• **What the task asks**
Each line in the listing below that holds "Stone" should be counted; reply with that number only.

════════

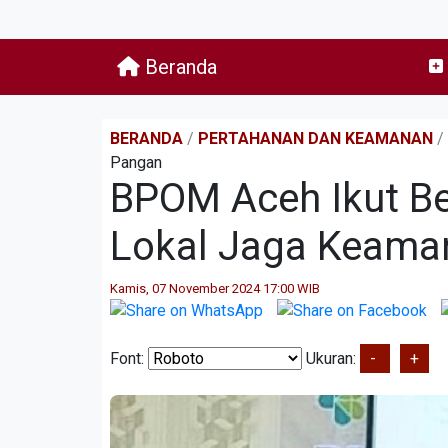
Beranda
BERANDA
/
PERTAHANAN DAN KEAMANAN
/
Pangan
BPOM Aceh Ikut B
Lokal Jaga Keama
Kamis, 07 November 2024 17:00 WIB
Font:
Ukuran:
-
+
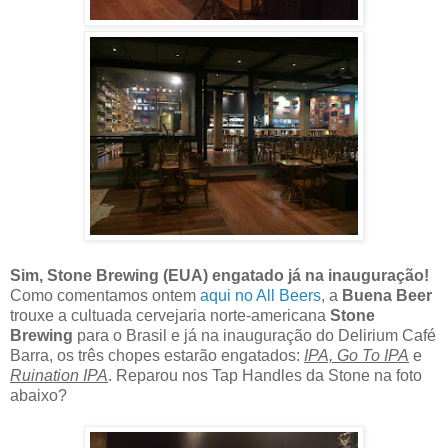
Sim, Stone Brewing (EUA) engatado já na inauguração!
Como comentamos ontem
aqui no All Beers
, a
Buena Beer
trouxe a cultuada cervejaria norte-americana
Stone
Brewing
para o Brasil e já na inauguração do Delirium Café
Barra, os três chopes estarão engatados:
IPA, Go To IPA
e
Ruination IPA
. Reparou nos Tap Handles da Stone na foto
abaixo?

════════

• **Completed exercise**
3